CCA 175 Spark and Hadoop Developer is one of the well recognized Big Data certifications. This scenario-based certification exam demands basic programming using Python or Scala along with Spark and other Big Data technologies.

This comprehensive course covers all aspects of the certification using Python as a programming language.

  • Python Fundamentals

  • Spark SQL and Data Frames

  • File formats

Please note that the syllabus is recently changed and now the exam is primarily focused on Spark Data Frames and/or Spark SQL.

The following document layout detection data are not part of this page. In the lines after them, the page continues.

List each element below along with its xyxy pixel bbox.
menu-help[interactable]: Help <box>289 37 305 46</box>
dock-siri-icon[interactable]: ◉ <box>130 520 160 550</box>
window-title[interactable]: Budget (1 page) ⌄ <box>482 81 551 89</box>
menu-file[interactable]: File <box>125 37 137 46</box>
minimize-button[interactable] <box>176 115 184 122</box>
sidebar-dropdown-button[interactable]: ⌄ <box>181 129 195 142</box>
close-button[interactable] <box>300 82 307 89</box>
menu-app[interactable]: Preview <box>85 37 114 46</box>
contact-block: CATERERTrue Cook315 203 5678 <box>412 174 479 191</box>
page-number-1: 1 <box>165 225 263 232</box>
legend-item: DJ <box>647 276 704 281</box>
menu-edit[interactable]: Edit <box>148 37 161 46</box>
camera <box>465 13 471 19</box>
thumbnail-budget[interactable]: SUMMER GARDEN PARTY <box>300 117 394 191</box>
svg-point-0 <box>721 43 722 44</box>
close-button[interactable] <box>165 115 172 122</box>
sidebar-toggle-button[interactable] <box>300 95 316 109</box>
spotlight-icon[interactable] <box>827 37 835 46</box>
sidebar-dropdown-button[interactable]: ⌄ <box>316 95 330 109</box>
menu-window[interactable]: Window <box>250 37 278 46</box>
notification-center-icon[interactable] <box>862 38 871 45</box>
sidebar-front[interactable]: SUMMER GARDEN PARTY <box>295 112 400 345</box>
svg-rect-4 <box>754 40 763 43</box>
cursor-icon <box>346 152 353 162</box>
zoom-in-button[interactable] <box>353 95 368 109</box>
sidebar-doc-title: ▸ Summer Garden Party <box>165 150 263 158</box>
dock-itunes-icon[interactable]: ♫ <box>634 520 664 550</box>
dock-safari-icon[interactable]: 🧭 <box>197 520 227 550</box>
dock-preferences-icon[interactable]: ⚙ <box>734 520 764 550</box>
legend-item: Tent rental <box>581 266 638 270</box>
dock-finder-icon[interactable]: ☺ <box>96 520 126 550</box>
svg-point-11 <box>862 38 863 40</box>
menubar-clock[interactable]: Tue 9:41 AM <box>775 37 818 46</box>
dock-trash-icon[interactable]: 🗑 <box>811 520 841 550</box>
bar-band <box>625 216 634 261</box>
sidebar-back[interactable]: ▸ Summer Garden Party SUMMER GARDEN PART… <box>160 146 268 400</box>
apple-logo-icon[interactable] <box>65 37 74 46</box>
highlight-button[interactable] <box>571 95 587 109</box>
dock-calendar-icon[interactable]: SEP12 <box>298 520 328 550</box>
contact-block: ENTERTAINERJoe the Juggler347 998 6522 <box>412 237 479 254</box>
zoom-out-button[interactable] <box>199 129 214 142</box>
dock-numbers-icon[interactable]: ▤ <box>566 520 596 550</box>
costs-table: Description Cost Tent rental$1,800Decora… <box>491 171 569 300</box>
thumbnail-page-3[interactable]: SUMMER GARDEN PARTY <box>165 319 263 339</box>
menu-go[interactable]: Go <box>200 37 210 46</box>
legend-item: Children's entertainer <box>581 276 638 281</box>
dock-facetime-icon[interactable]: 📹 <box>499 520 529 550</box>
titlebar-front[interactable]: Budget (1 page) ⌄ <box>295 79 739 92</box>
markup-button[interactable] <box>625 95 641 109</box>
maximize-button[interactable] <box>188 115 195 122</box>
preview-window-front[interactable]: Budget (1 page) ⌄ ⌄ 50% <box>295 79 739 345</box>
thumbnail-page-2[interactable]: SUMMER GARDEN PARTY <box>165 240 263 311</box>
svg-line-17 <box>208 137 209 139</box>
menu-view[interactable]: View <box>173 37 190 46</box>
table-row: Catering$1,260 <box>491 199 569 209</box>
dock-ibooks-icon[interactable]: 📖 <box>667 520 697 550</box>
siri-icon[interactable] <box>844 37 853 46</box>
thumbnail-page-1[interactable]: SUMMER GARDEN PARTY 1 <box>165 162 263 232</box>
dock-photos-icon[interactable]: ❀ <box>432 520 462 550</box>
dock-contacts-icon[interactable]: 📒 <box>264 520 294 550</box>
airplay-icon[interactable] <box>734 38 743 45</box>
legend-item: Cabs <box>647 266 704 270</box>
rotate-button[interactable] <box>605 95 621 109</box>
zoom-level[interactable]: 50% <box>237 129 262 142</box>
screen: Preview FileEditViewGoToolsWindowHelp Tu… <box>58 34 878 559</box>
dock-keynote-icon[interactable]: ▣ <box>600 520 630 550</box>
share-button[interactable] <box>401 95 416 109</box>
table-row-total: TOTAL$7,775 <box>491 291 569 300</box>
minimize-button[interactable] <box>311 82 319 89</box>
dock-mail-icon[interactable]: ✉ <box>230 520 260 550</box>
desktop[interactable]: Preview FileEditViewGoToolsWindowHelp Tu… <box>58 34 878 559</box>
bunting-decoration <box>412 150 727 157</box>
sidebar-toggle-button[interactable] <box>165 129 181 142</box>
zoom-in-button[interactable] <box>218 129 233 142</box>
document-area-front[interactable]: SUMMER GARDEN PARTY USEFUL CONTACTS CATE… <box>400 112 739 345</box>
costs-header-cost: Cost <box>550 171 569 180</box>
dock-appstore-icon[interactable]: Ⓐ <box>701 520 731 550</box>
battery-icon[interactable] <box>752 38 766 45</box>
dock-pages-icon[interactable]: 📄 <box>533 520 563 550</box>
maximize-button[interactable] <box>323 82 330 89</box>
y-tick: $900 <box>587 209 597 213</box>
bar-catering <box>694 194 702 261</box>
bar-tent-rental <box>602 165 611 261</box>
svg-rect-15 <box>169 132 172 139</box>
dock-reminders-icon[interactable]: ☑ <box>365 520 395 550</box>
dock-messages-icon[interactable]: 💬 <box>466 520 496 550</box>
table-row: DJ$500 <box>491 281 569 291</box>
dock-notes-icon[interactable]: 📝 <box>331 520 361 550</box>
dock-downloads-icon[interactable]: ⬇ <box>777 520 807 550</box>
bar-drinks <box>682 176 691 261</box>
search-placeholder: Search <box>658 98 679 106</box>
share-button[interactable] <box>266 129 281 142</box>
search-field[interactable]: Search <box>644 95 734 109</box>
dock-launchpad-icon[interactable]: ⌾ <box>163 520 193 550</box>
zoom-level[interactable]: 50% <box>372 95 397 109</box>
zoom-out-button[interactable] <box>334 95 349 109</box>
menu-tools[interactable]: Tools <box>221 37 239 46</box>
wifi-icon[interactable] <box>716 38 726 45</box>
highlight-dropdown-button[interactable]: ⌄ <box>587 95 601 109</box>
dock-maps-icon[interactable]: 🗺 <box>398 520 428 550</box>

Exercises will be provided to prepare before attending the certification. The intention of the course is to boost the confidence to attend the certification.  

All the demos are given on our state of the art Big Data cluster. You can avail one-week complimentary lab access by filling this form which is provided as part of the welcome message.

Who this course is for:
  • Any IT aspirant/professional willing to learn Big Data and give CCA 175 certification
Anyone looking for PySpark experience I would recommend this will be Helpful with real time scenarios(use cases) and this might helps in Interviews as well. Also we can Quickly start with Lab and Platform to practice that really helps without wasting your time to setup the things and stuff like that.